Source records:
↓↓↓

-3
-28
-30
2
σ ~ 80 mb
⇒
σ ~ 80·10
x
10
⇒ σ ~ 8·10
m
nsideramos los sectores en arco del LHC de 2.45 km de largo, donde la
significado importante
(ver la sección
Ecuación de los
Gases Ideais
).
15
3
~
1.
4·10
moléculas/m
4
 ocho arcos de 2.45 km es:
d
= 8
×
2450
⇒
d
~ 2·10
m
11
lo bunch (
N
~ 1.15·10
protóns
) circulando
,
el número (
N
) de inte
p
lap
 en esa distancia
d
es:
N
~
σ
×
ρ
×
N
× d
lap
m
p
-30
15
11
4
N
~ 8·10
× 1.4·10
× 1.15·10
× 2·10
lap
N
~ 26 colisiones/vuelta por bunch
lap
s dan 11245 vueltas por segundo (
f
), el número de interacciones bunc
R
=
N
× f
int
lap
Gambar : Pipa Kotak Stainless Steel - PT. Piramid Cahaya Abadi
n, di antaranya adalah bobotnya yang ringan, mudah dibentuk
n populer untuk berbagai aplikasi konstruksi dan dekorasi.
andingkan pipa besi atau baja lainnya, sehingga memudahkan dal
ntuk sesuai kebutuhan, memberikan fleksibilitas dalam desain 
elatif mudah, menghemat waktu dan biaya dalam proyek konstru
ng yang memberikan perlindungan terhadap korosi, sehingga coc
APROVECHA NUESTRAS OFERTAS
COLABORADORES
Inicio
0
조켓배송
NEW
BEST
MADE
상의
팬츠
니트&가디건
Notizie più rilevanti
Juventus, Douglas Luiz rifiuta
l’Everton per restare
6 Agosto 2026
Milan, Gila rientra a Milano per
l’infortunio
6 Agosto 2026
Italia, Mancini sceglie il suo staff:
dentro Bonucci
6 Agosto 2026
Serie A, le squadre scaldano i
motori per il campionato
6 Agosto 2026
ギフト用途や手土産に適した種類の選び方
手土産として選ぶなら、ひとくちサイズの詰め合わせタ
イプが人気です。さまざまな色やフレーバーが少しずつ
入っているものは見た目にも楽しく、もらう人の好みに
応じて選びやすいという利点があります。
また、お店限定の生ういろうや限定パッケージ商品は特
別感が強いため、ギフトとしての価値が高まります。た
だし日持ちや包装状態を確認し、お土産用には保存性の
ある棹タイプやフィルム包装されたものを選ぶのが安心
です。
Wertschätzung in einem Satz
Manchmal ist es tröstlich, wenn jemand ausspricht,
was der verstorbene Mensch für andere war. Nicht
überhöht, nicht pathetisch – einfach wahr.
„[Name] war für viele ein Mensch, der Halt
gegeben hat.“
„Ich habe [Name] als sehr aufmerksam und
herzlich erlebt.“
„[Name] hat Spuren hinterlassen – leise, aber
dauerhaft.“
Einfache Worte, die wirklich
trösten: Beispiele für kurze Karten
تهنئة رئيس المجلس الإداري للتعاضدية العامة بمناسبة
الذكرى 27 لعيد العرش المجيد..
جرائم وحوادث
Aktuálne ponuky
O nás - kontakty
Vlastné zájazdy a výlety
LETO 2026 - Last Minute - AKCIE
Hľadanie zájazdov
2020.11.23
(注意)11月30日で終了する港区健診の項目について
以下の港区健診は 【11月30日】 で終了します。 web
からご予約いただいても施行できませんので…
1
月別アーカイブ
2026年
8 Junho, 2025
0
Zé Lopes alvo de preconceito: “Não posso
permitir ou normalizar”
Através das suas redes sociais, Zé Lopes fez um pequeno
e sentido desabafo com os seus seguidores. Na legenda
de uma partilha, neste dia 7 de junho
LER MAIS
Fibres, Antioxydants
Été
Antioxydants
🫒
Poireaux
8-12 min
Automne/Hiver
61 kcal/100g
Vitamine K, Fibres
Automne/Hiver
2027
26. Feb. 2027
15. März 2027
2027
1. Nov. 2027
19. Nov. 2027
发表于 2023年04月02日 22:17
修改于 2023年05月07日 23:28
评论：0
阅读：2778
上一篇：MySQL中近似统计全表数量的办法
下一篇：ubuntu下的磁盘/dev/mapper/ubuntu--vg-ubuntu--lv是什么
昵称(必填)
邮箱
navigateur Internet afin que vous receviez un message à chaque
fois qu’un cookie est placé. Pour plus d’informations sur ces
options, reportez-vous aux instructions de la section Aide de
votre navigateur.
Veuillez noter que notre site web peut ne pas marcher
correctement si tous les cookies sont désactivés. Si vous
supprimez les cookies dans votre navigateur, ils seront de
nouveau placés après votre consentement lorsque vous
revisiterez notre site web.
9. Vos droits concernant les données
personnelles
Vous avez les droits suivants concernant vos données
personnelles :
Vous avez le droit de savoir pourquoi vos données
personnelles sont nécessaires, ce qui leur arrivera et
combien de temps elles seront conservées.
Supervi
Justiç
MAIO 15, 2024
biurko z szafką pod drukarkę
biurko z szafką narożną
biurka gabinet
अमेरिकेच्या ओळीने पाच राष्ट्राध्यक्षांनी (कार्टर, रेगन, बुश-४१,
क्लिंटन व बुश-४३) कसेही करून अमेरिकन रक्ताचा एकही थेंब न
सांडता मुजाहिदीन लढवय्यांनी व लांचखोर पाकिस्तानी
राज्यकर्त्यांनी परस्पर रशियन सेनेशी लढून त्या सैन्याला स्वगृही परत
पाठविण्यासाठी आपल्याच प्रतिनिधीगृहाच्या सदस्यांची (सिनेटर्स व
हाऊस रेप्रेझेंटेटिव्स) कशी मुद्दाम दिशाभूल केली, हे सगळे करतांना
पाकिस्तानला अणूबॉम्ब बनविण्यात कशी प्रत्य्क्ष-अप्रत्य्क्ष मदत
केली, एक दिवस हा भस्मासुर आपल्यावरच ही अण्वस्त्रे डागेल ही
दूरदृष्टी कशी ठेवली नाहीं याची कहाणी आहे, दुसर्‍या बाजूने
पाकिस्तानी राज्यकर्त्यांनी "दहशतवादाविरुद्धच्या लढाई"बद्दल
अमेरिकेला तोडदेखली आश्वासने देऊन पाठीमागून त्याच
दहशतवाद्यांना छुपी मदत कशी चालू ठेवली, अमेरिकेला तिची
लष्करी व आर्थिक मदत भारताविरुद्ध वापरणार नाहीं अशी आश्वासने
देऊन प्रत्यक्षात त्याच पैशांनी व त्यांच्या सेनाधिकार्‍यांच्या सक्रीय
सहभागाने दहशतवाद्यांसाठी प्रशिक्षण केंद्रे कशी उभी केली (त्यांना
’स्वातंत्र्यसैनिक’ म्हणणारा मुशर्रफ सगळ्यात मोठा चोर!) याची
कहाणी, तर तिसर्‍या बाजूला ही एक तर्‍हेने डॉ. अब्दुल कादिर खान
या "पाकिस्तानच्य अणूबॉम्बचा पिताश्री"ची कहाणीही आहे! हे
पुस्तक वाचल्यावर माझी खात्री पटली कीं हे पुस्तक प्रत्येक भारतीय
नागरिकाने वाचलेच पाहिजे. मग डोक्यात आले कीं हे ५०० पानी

↑↑↑

### Assignment:
Note down each line above where the word "dalam" occurs.

### The answer:
ntuk sesuai kebutuhan, memberikan fleksibilitas dalam desain 
elatif mudah, menghemat waktu dan biaya dalam proyek konstru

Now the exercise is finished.